### Data in this exercise
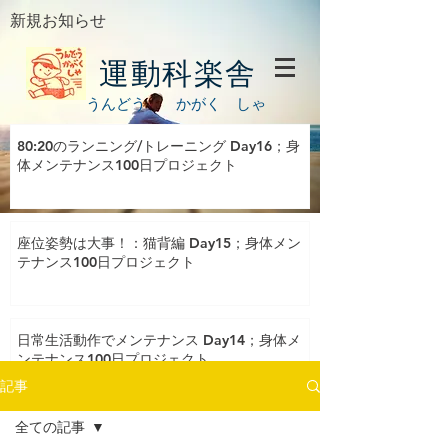
新規お知らせ
運動科楽舎
うんどう かがく しゃ
80:20のランニング/トレーニング Day16；身
体メンテナンス100日プロジェクト
座位姿勢は大事！：猫背編 Day15；身体メン
テナンス100日プロジェクト
日常生活動作でメンテナンス Day14；身体メ
ンテナンス100日プロジェクト
記事
全ての記事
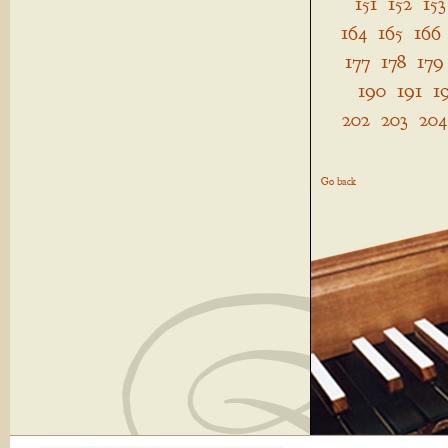
151
152
153
164
165
166
177
178
179
190
191
1
202
203
204
Go back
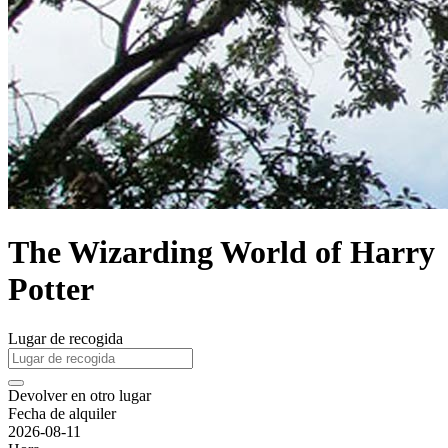
The Wizarding World of Harry
Potter
Lugar de recogida
Devolver en otro lugar
Fecha de alquiler
2026-08-11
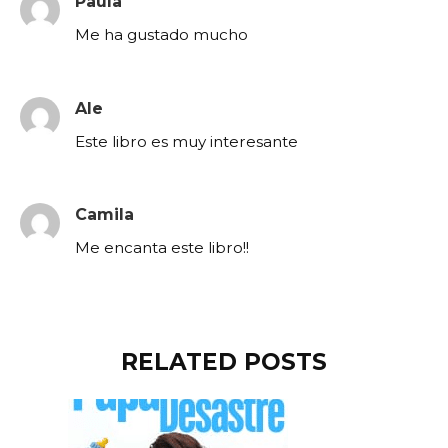
Paula
Me ha gustado mucho
Ale
Este libro es muy interesante
Camila
Me encanta este libro!!
RELATED POSTS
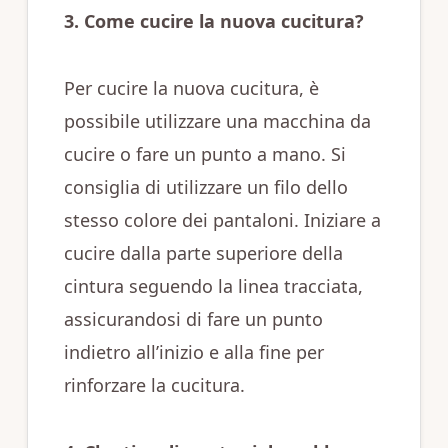
3. Come cucire la nuova cucitura?
Per cucire la nuova cucitura, è
possibile utilizzare una macchina da
cucire o fare un punto a mano. Si
consiglia di utilizzare un filo dello
stesso colore dei pantaloni. Iniziare a
cucire dalla parte superiore della
cintura seguendo la linea tracciata,
assicurandosi di fare un punto
indietro all’inizio e alla fine per
rinforzare la cucitura.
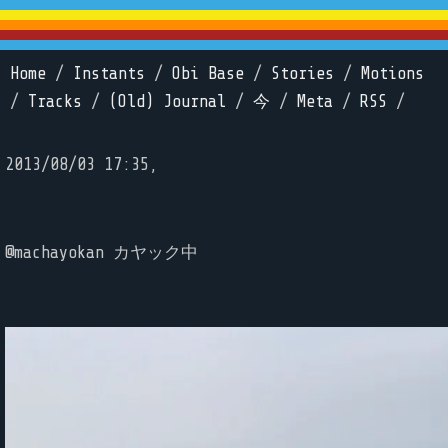
Home
/
Instants
/
Obi Base
/
Stories
/
Motions
/
Tracks
/
(Old) Journal
/
今
/
Meta
/
RSS
/
2013/08/03 17:35,
@machayokan カヤック中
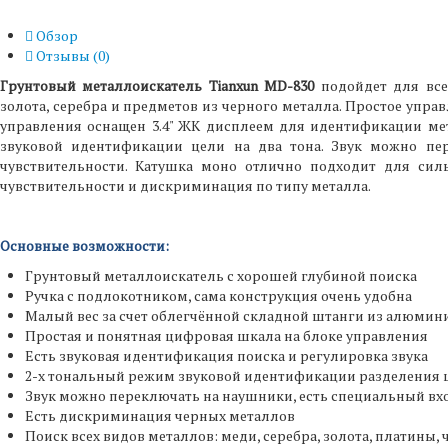
Обзор
Отзывы (
0
)
Грунтовый металлоискатель Tianxun MD-830
подойдет для все
золота, серебра и предметов из черного металла. Простое управ
управления оснащен 3.4" ЖК дисплеем для идентификации мета
звуковой идентификации цели на два тона. Звук можно пер
чувствительности. Катушка моно отлично подходит для сил
чувствительности и дискриминация по типу металла.
Основные возможности:
Грунтовый металлоискатель с хорошей глубиной поиска
Ручка с подлокотником, сама конструкция очень удобна
Малый вес за счет облегчённой складной штанги из алюмин
Простая и понятная цифровая шкала на блоке управления
Есть звуковая идентификация поиска и регулировка звука
2-х тональный режим звуковой идентификации разделения 
Звук можно переключать на наушники, есть специальный вх
Есть дискриминация черных металлов
Поиск всех видов металлов: меди, серебра, золота, платины, 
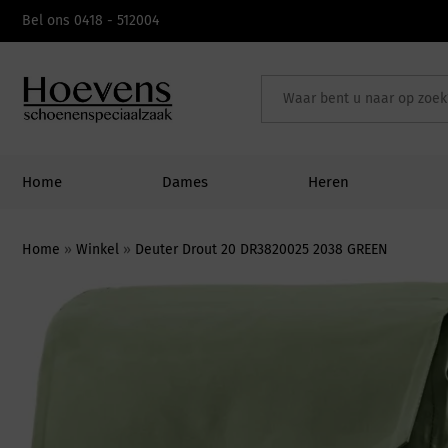
Skip
Bel ons 0418 - 512004
to
content
Home
Dames
Heren
Home
»
Winkel
»
Deuter Drout 20 DR3820025 2038 GREEN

### What is needed
In the listing above, locate each line with "серебра" and copy it.

### Answer box
золота, серебра и предметов из черного металла. Простое управ
Поиск всех видов металлов: меди, серебра, золота, платины, 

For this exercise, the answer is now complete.